# Task instructions
Look through the entries below for the line that contains "Ethical Purchasing Policy (366, 462)", then set down that line and each one after it exactly, through the last.

Entries taken from a collection:
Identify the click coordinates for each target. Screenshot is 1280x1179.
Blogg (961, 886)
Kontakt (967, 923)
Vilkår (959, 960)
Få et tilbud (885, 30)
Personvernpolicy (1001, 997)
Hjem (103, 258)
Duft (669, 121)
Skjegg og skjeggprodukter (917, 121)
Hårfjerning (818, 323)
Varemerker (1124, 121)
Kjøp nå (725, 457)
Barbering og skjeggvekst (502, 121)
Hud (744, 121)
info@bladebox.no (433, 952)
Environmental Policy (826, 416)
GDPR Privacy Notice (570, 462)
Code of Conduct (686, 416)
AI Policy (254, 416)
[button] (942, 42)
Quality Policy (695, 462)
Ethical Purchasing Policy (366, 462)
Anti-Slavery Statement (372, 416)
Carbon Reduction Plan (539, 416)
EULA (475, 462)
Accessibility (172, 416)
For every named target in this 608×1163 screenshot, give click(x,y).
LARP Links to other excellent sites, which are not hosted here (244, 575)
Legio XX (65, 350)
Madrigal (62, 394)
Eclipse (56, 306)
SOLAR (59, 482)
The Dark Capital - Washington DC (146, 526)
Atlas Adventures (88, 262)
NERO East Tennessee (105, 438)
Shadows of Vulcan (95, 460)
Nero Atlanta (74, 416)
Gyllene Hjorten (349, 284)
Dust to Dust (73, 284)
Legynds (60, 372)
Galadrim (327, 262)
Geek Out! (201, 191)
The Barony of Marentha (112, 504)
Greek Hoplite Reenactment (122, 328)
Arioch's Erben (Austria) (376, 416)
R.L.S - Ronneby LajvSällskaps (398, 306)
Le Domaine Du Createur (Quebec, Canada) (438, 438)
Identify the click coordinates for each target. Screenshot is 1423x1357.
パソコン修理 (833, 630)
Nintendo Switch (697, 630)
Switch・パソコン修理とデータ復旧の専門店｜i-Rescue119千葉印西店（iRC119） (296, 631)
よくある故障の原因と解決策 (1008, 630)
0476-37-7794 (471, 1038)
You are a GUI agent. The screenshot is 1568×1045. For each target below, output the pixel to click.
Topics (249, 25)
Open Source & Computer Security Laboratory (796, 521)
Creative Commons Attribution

# Answer box
Ethical Purchasing Policy (366, 462)
Anti-Slavery Statement (372, 416)
Carbon Reduction Plan (539, 416)
EULA (475, 462)
Accessibility (172, 416)
For every named target in this 608×1163 screenshot, give click(x,y).
LARP Links to other excellent sites, which are not hosted here (244, 575)
Legio XX (65, 350)
Madrigal (62, 394)
Eclipse (56, 306)
SOLAR (59, 482)
The Dark Capital - Washington DC (146, 526)
Atlas Adventures (88, 262)
NERO East Tennessee (105, 438)
Shadows of Vulcan (95, 460)
Nero Atlanta (74, 416)
Gyllene Hjorten (349, 284)
Dust to Dust (73, 284)
Legynds (60, 372)
Galadrim (327, 262)
Geek Out! (201, 191)
The Barony of Marentha (112, 504)
Greek Hoplite Reenactment (122, 328)
Arioch's Erben (Austria) (376, 416)
R.L.S - Ronneby LajvSällskaps (398, 306)
Le Domaine Du Createur (Quebec, Canada) (438, 438)
Identify the click coordinates for each target. Screenshot is 1423x1357.
パソコン修理 (833, 630)
Nintendo Switch (697, 630)
Switch・パソコン修理とデータ復旧の専門店｜i-Rescue119千葉印西店（iRC119） (296, 631)
よくある故障の原因と解決策 (1008, 630)
0476-37-7794 (471, 1038)
You are a GUI agent. The screenshot is 1568×1045. For each target below, output the pixel to click.
Topics (249, 25)
Open Source & Computer Security Laboratory (796, 521)
Creative Commons Attribution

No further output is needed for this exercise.